## Task objective
Repeat the records below verbatim.

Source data
▬▬▬▬▬▬
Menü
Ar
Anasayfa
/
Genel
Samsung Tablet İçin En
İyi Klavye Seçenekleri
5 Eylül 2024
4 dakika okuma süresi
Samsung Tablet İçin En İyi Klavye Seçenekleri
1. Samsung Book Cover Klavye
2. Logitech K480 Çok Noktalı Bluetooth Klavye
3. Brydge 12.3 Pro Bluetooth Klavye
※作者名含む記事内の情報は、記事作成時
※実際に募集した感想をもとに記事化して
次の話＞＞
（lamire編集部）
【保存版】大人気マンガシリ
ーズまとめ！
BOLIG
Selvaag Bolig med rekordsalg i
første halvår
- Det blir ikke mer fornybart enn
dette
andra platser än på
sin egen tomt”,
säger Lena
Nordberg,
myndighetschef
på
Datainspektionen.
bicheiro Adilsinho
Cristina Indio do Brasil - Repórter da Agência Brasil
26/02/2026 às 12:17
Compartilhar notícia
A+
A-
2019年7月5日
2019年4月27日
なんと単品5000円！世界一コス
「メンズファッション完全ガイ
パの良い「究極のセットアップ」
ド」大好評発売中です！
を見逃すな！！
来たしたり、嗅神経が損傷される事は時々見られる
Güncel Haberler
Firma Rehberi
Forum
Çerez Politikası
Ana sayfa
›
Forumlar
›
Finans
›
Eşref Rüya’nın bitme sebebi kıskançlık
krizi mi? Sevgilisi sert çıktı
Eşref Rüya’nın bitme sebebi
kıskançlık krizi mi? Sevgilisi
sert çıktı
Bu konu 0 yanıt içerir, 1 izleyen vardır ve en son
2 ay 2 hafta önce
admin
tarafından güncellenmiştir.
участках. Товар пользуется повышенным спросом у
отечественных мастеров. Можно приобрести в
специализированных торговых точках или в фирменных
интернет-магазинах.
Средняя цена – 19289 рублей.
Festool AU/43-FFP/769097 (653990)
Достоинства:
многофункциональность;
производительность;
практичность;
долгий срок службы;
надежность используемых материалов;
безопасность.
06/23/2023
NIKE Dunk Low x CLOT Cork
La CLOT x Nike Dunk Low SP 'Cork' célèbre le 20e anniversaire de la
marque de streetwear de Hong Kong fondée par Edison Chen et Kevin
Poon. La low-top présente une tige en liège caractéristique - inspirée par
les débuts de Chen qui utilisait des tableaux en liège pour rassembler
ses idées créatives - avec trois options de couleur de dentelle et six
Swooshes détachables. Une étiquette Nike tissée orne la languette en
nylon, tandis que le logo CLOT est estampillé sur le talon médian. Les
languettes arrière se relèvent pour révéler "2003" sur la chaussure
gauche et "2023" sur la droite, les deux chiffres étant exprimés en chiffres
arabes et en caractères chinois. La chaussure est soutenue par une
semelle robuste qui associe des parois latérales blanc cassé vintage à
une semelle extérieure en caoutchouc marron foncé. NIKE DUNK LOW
▬▬▬▬▬▬
## Finished exercise
Menü
Ar
Anasayfa
/
Genel
Samsung Tablet İçin En
İyi Klavye Seçenekleri
5 Eylül 2024
4 dakika okuma süresi
Samsung Tablet İçin En İyi Klavye Seçenekleri
1. Samsung Book Cover Klavye
2. Logitech K480 Çok Noktalı Bluetooth Klavye
3. Brydge 12.3 Pro Bluetooth Klavye
※作者名含む記事内の情報は、記事作成時
※実際に募集した感想をもとに記事化して
次の話＞＞
（lamire編集部）
【保存版】大人気マンガシリ
ーズまとめ！
BOLIG
Selvaag Bolig med rekordsalg i
første halvår
- Det blir ikke mer fornybart enn
dette
andra platser än på
sin egen tomt”,
säger Lena
Nordberg,
myndighetschef
på
Datainspektionen.
bicheiro Adilsinho
Cristina Indio do Brasil - Repórter da Agência Brasil
26/02/2026 às 12:17
Compartilhar notícia
A+
A-
2019年7月5日
2019年4月27日
なんと単品5000円！世界一コス
「メンズファッション完全ガイ
パの良い「究極のセットアップ」
ド」大好評発売中です！
を見逃すな！！
来たしたり、嗅神経が損傷される事は時々見られる
Güncel Haberler
Firma Rehberi
Forum
Çerez Politikası
Ana sayfa
›
Forumlar
›
Finans
›
Eşref Rüya’nın bitme sebebi kıskançlık
krizi mi? Sevgilisi sert çıktı
Eşref Rüya’nın bitme sebebi
kıskançlık krizi mi? Sevgilisi
sert çıktı
Bu konu 0 yanıt içerir, 1 izleyen vardır ve en son
2 ay 2 hafta önce
admin
tarafından güncellenmiştir.
участках. Товар пользуется повышенным спросом у
отечественных мастеров. Можно приобрести в
специализированных торговых точках или в фирменных
интернет-магазинах.
Средняя цена – 19289 рублей.
Festool AU/43-FFP/769097 (653990)
Достоинства:
многофункциональность;
производительность;
практичность;
долгий срок службы;
надежность используемых материалов;
безопасность.
06/23/2023
NIKE Dunk Low x CLOT Cork
La CLOT x Nike Dunk Low SP 'Cork' célèbre le 20e anniversaire de la
marque de streetwear de Hong Kong fondée par Edison Chen et Kevin
Poon. La low-top présente une tige en liège caractéristique - inspirée par
les débuts de Chen qui utilisait des tableaux en liège pour rassembler
ses idées créatives - avec trois options de couleur de dentelle et six
Swooshes détachables. Une étiquette Nike tissée orne la languette en
nylon, tandis que le logo CLOT est estampillé sur le talon médian. Les
languettes arrière se relèvent pour révéler "2003" sur la chaussure
gauche et "2023" sur la droite, les deux chiffres étant exprimés en chiffres
arabes et en caractères chinois. La chaussure est soutenue par une
semelle robuste qui associe des parois latérales blanc cassé vintage à
une semelle extérieure en caoutchouc marron foncé. NIKE DUNK LOW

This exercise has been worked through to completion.